Thrown in with a pen of hogs. Those pigs took to it immediately. What was this new apparatus?
They sniffed and poked and grunted. They smelled and prodded and tasted.
The hard, round black object was the subject of fascination as each competed for the chance to play with this novel entity in their territory. Some tried to step on it while others tried to bury it.
They pushed it left and right and into each other. It seemed to push back at their fruitless efforts to control its direction as they were mesmerized by the uniqueness of the thing.
Round and round, back and forth, over and underneath it went, as if on an endless random invisible track.
A few days later I ambled by. There sat the bowling ball in the corner. No one was pushing it, touching it or playing with it. It just sat there, motionless, biding its time. Go figure.
I watched them. Just happened to be outside. Saw them when they pulled it into the driveway. Boy, that thing was shiny.
A sleek new boat. Must have been 25-feet long if it was one, and smooth as the wind. It glistened in the noonday sun, standing proud in their driveway, showcasing potential speed with gorgeous beauty.

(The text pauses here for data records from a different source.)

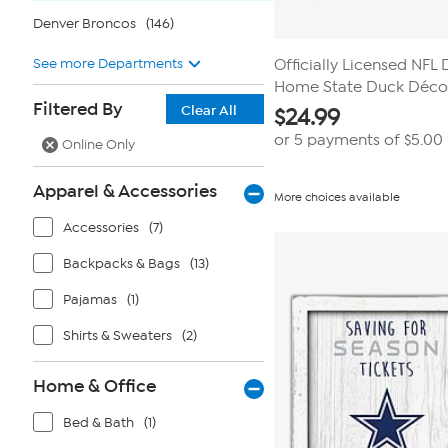
Denver Broncos
(146)
See more Departments
Officially Licensed NFL
Home State Duck Décor
Filtered By
Clear All
$
24.99
or 5 payments of
$5.00
Online Only
Apparel & Accessories
More choices available
Accessories
(7)
Backpacks & Bags
(13)
Pajamas
(1)
Shirts & Sweaters
(2)
Home & Office
Bed & Bath
(1)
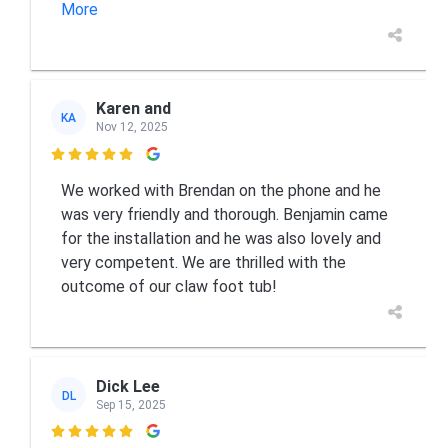
More
Karen and
KA
Nov 12, 2025

We worked with Brendan on the phone and he
was very friendly and thorough. Benjamin came
for the installation and he was also lovely and
very competent. We are thrilled with the
outcome of our claw foot tub!
Dick Lee
DL
Sep 15, 2025

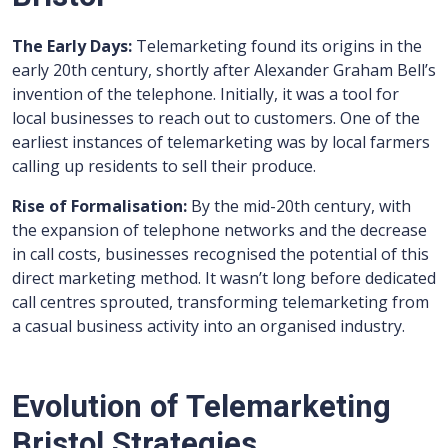
The Early Days:
Telemarketing found its origins in the
early 20th century, shortly after Alexander Graham Bell’s
invention of the telephone. Initially, it was a tool for
local businesses to reach out to customers. One of the
earliest instances of telemarketing was by local farmers
calling up residents to sell their produce.
Rise of Formalisation:
By the mid-20th century, with
the expansion of telephone networks and the decrease
in call costs, businesses recognised the potential of this
direct marketing method. It wasn’t long before dedicated
call centres sprouted, transforming telemarketing from
a casual business activity into an organised industry.
Evolution of Telemarketing
Bristol Strategies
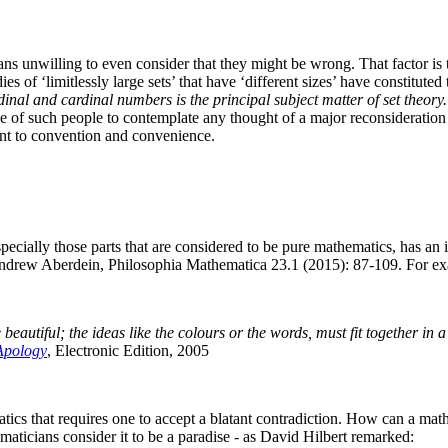
ans unwilling to even consider that they might be wrong. That factor is t
udies of ‘limitlessly large sets’ that have ‘different sizes’ have constitu
rdinal and cardinal numbers is the principal subject matter of set theory
of such people to contemplate any thought of a major reconsideration of
ent to convention and convenience.
ecially those parts that are considered to be pure mathematics, has an 
drew Aberdein, Philosophia Mathematica 23.1 (2015): 87-109.
For ex
 beautiful; the ideas like the colours or the words, must fit together in 
Apology
, Electronic Edition, 2005
ics that requires one to accept a blatant contradiction. How can a math
maticians consider it to be a paradise - as David Hilbert remarked:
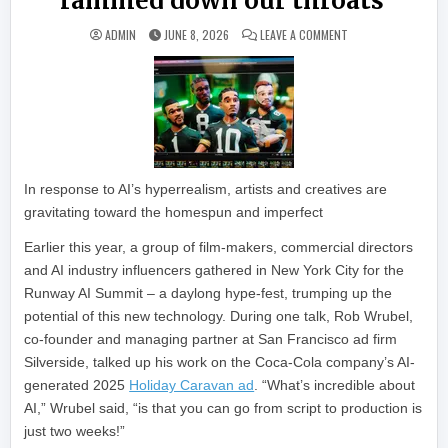
rammed down our throats’
ON ARTISTS ARE MAK
ADMIN
JUNE 8, 2026
LEAVE A COMMENT
In response to AI’s hyperrealism, artists and creatives are
gravitating toward the homespun and imperfect
Earlier this year, a group of film-makers, commercial directors
and AI industry influencers gathered in New York City for the
Runway AI Summit – a daylong hype-fest, trumping up the
potential of this new technology. During one talk, Rob Wrubel,
co-founder and managing partner at San Francisco ad firm
Silverside, talked up his work on the Coca-Cola company’s AI-
generated 2025
Holiday Caravan ad
. “What’s incredible about
AI,” Wrubel said, “is that you can go from script to production is
just two weeks!”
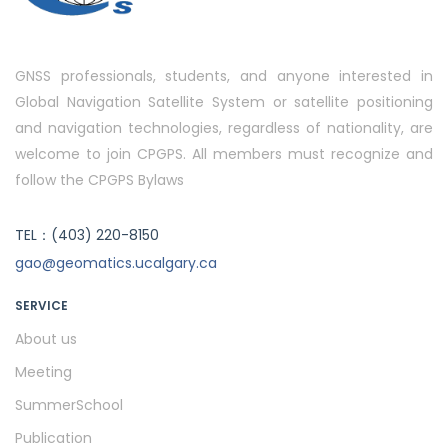
GNSS professionals, students, and anyone interested in
Global Navigation Satellite System or satellite positioning
and navigation technologies, regardless of nationality, are
welcome to join CPGPS. All members must recognize and
follow the CPGPS Bylaws
TEL：(403) 220-8150
gao@geomatics.ucalgary.ca
SERVICE
About us
Meeting
SummerSchool
Publication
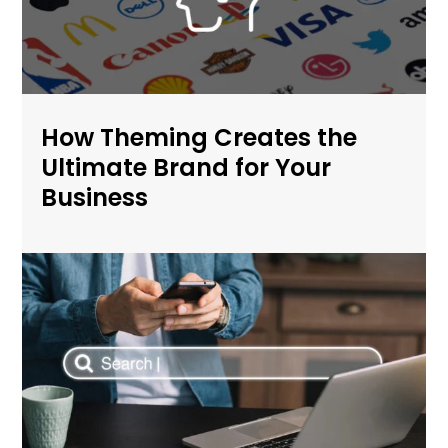
How Theming Creates the
Ultimate Brand for Your
Business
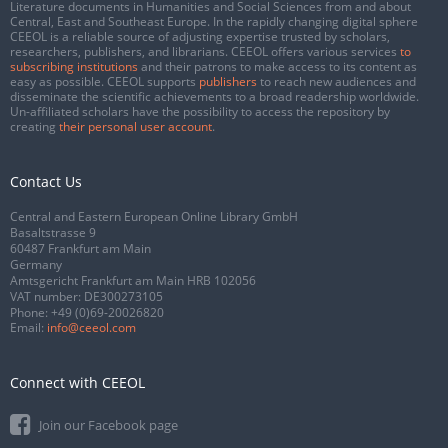
Literature documents in Humanities and Social Sciences from and about
Central, East and Southeast Europe. In the rapidly changing digital sphere
CEEOL is a reliable source of adjusting expertise trusted by scholars,
researchers, publishers, and librarians. CEEOL offers various services
to
subscribing institutions
and their patrons to make access to its content as
easy as possible. CEEOL supports
publishers
to reach new audiences and
disseminate the scientific achievements to a broad readership worldwide.
Un-affiliated scholars have the possibility to access the repository by
creating
their personal user account
.
Contact Us
Central and Eastern European Online Library GmbH
Basaltstrasse 9
60487 Frankfurt am Main
Germany
Amtsgericht Frankfurt am Main HRB 102056
VAT number: DE300273105
Phone:
+49 (0)69-20026820
Email:
info@ceeol.com
Connect with CEEOL
Join our Facebook page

The exultant owners walked around, surveying their new possession. They prodded and poked and pointed. They examined the underbelly, running their hands down the slick surface while imagining the potential of such power on the open waters.
Fingerprints were wiped off and children not allowed too close. The inside was spotless, containing all the latest conveniences.
Yessirree, that baby was a beaut. Should cut through the water like a butter knife while sending someone’s hair flowing in the wind.
I saw that boat the other day. Sitting out the back. Had one flat trailer tire. A little rust here and there. Windshield smudged. Weeds growing up underneath. Kids playing around it. Seemed kind of lonely out there by itself. It just sat there motionless, biding its time. Go figure.